Logistic regression: What are use cases for logistic regressions where $n \neq 1$, i.e., $n >1$? NOTE: This question relates to Binomial logistic regression. Thus, the $n$ in the title, refers to the parameter of the Binomial distribution.
Most real-world use cases of logistic regression introduced in statistics courses and employed in machine learning models are about binary logistic regression where $n = 1$.
Given that the logistic regression, in general, is based on a Binomial distribution (as can be seen, for example, in the application of logistic regression models in R, where the R library/package, glm, requires the user to set the argument family to binomial, in order to perform logistic regression.
My question is thus: What are use cases of logistic regression where $n \neq 1$, i.e., $n >1$?
 A: Assuming that your $n$ is the number of cases of each type, you end up looking at proportions of each successful rather than $0-1$ and you weight by $n$.
Stealing from https://stackoverflow.com/questions/50078497/weighted-logistic-regression-in-r gives an example of sample data of proportions of successes (prop) plus sample sizes (n) for each value of the independent variable (x)
datf <- data.frame(prop  = c(0.125, 0,  0.667, 1,  0.9),
                   n     = c(8,     1,  3,     3,  10),
                   x     = c(11,    12, 15,    16, 18))

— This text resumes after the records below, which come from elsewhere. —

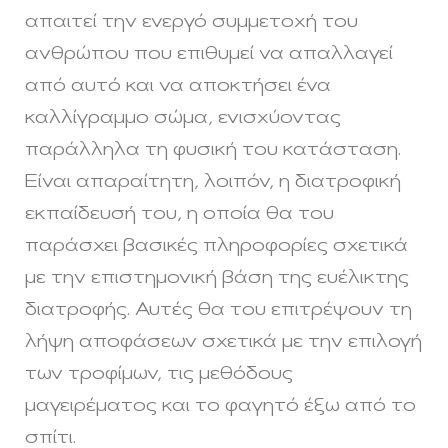
απαιτεί την ενεργό συμμετοχή του
ανθρώπου που επιθυμεί να απαλλαγεί
από αυτό και να αποκτήσει ένα
καλλίγραμμο σώμα, ενισχύοντας
παράλληλα τη φυσική του κατάσταση.
Είναι απαραίτητη, λοιπόν, η διατροφική
εκπαίδευσή του, η οποία θα του
παράσχει βασικές πληροφορίες σχετικά
με την επιστημονική βάση της ευέλικτης
διατροφής. Αυτές θα του επιτρέψουν τη
λήψη αποφάσεων σχετικά με την επιλογή
των τροφίμων, τις μεθόδους
μαγειρέματος και το φαγητό έξω από το
σπίτι.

glm(prop ~ x, family=binomial, data=datf, weights=n)

which gives
Call:  glm(formula = prop ~ x, family = binomial, data = datf, weights = n)

Coefficients:
(Intercept)            x  
    -9.3533       0.6714  

Degrees of Freedom: 4 Total (i.e. Null);  3 Residual
Null Deviance:      17.3 
Residual Deviance: 2.043    AIC: 11.43

you get a reasonable model producing a sensible looking chart like 
though you also get a warning about non-integer #successes which you can ignore, and the wrong values for degrees of freedom, deviance and AIC.